PROVIDED RECORDS.
════════

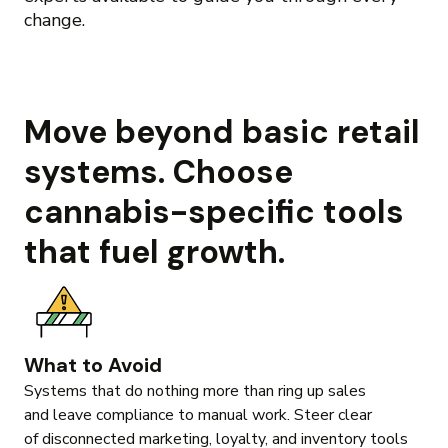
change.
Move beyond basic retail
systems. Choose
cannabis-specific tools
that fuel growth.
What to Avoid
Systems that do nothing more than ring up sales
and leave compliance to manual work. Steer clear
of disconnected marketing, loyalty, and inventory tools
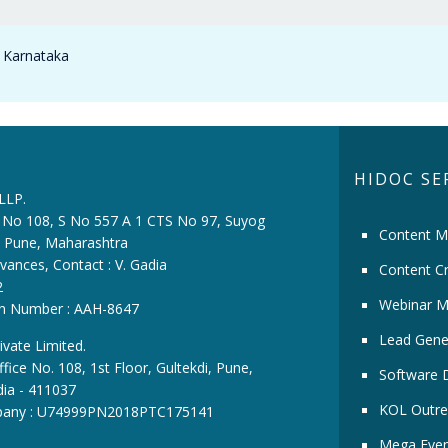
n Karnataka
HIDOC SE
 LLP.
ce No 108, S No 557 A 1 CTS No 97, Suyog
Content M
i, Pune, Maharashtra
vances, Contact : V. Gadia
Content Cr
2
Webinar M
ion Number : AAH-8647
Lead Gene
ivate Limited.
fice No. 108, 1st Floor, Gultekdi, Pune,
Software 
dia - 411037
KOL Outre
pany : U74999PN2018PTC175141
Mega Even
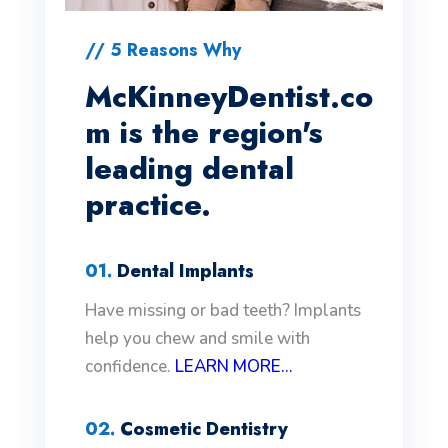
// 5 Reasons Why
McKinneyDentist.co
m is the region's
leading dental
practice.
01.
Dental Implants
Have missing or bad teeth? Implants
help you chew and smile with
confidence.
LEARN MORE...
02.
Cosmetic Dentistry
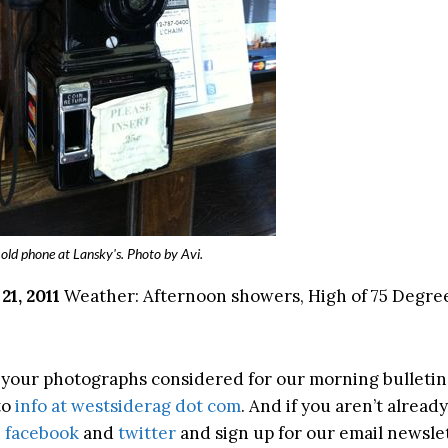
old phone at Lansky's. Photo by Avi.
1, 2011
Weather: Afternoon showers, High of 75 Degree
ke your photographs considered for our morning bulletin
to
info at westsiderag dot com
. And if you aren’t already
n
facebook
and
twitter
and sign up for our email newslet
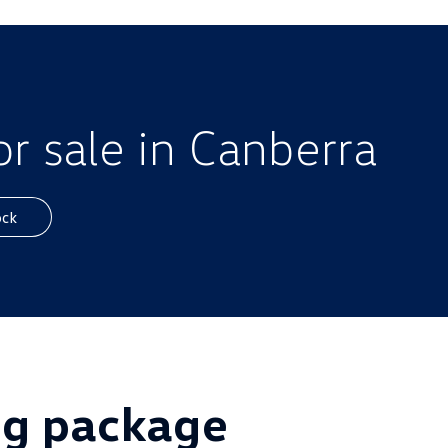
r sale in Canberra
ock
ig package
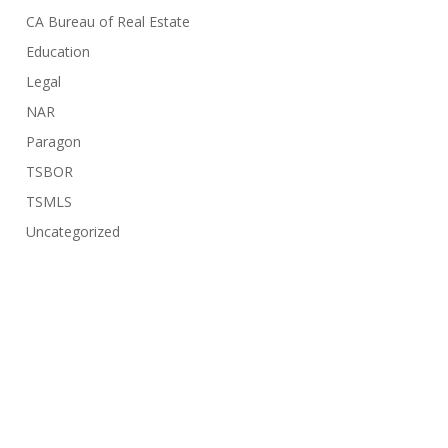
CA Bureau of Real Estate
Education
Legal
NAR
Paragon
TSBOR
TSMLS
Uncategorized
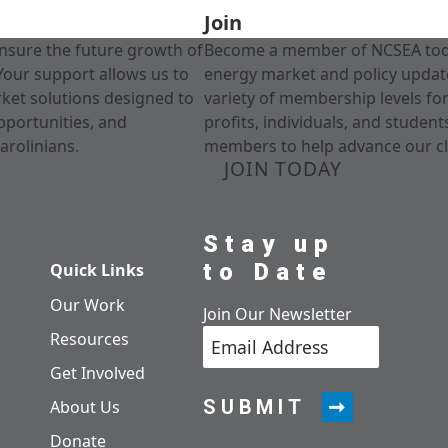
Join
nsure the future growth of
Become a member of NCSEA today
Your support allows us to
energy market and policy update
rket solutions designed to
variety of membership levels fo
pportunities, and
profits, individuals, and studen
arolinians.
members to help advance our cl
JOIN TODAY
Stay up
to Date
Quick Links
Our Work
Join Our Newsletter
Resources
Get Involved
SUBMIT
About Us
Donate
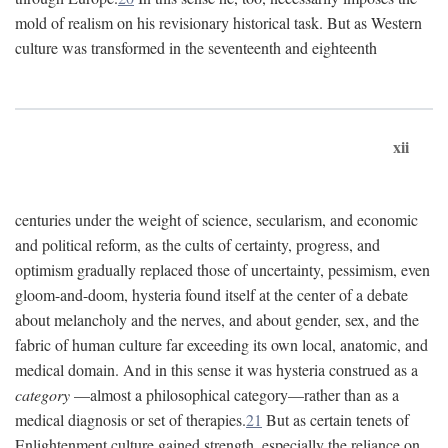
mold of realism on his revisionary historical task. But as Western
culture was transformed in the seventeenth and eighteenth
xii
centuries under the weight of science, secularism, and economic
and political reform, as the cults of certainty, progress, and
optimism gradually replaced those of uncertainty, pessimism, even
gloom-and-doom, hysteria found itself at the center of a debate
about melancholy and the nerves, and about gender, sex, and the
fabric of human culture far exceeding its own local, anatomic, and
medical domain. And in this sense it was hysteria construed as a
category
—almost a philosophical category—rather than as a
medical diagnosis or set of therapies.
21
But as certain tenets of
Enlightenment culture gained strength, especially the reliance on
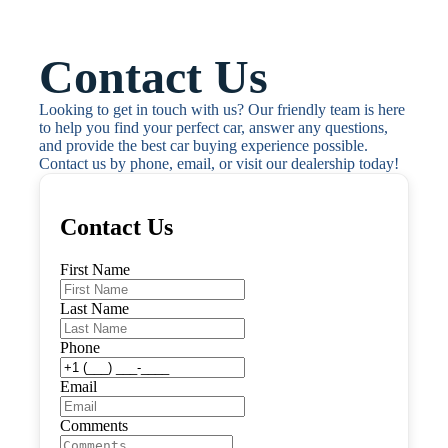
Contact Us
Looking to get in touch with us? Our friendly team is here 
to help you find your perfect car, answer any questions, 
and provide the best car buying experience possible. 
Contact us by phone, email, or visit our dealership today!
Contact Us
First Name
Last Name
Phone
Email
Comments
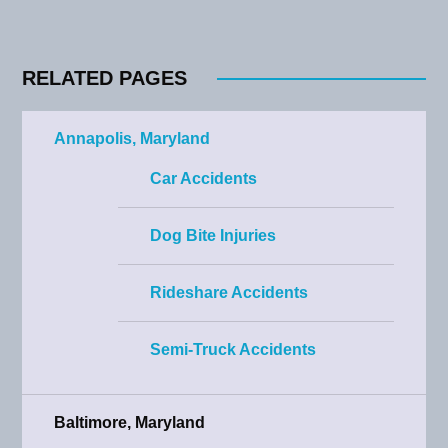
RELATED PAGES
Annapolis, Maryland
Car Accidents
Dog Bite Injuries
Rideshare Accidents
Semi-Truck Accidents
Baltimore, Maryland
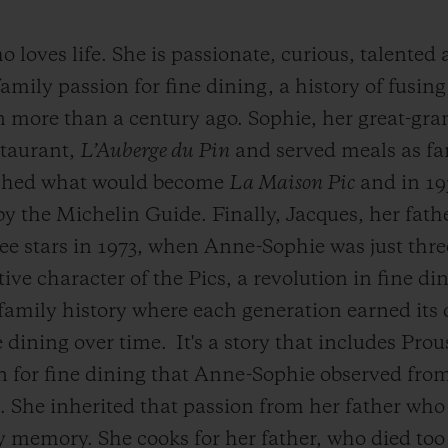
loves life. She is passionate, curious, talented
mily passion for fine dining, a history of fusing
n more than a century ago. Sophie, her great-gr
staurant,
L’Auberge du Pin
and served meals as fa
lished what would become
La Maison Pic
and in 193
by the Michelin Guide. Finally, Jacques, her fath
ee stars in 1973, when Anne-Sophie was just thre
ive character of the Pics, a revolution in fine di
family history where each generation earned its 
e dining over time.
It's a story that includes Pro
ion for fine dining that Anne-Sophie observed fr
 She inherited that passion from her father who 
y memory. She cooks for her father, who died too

════════

TASK STATEMENT. Could you return all of the entries above exactly, without any images?

RESPONSE.
change.
Move beyond basic retail
systems. Choose
cannabis-specific tools
that fuel growth.
What to Avoid
Systems that do nothing more than ring up sales
and leave compliance to manual work. Steer clear
of disconnected marketing, loyalty, and inventory tools
n Karnataka
HIDOC SE
 LLP.
ce No 108, S No 557 A 1 CTS No 97, Suyog
Content M
i, Pune, Maharashtra
vances, Contact : V. Gadia
Content Cr
2
Webinar M
ion Number : AAH-8647
Lead Gene
ivate Limited.
fice No. 108, 1st Floor, Gultekdi, Pune,
Software 
dia - 411037
KOL Outre
pany : U74999PN2018PTC175141
Mega Even
// 5 Reasons Why
McKinneyDentist.co
m is the region's
leading dental
practice.
01.
Dental Implants
Have missing or bad teeth? Implants
help you chew and smile with
confidence.
LEARN MORE...
02.
Cosmetic Dentistry
old phone at Lansky's. Photo by Avi.
1, 2011
Weather: Afternoon showers, High of 75 Degree
ke your photographs considered for our morning bulletin
to
info at westsiderag dot com
. And if you aren’t already
n
facebook
and
twitter
and sign up for our email newslet
r sale in Canberra
ock
ig package
CA Bureau of Real Estate
Education
Legal
NAR
Paragon
TSBOR
TSMLS
Uncategorized
Join
nsure the future growth of
Become a member of NCSEA today
Your support allows us to
energy market and policy update
rket solutions designed to
variety of membership levels fo
pportunities, and
profits, individuals, and studen
arolinians.
members to help advance our cl
JOIN TODAY
Stay up
to Date
Quick Links
Our Work
Join Our Newsletter
Resources
Get Involved
SUBMIT
About Us
Donate
mold of realism on his revisionary historical task. But as Western
culture was transformed in the seventeenth and eighteenth
xii
centuries under the weight of science, secularism, and economic
and political reform, as the cults of certainty, progress, and
optimism gradually replaced those of uncertainty, pessimism, even
gloom-and-doom, hysteria found itself at the center of a debate
about melancholy and the nerves, and about gender, sex, and the
fabric of human culture far exceeding its own local, anatomic, and
medical domain. And in this sense it was hysteria construed as a
category
—almost a philosophical category—rather than as a
medical diagnosis or set of therapies.
21
But as certain tenets of
Enlightenment culture gained strength, especially the reliance on
Contact Us
Looking to get in touch with us? Our friendly team is here 
to help you find your perfect car, answer any questions, 
and provide the best car buying experience possible. 
Contact us by phone, email, or visit our dealership today!
Contact Us
First Name
Last Name
Phone
Email
Comments
RELATED PAGES
Annapolis, Maryland
Car Accidents
Dog Bite Injuries
Rideshare Accidents
Semi-Truck Accidents
Baltimore, Maryland
loves life. She is passionate, curious, talented
mily passion for fine dining, a history of fusing
n more than a century ago. Sophie, her great-gr
staurant,
L’Auberge du Pin
and served meals as fa
lished what would become
La Maison Pic
and in 193
by the Michelin Guide. Finally, Jacques, her fath
ee stars in 1973, when Anne-Sophie was just thre
ive character of the Pics, a revolution in fine di
family history where each generation earned its 
e dining over time.
It's a story that includes Pro
ion for fine dining that Anne-Sophie observed fr
 She inherited that passion from her father who 
y memory. She cooks for her father, who died too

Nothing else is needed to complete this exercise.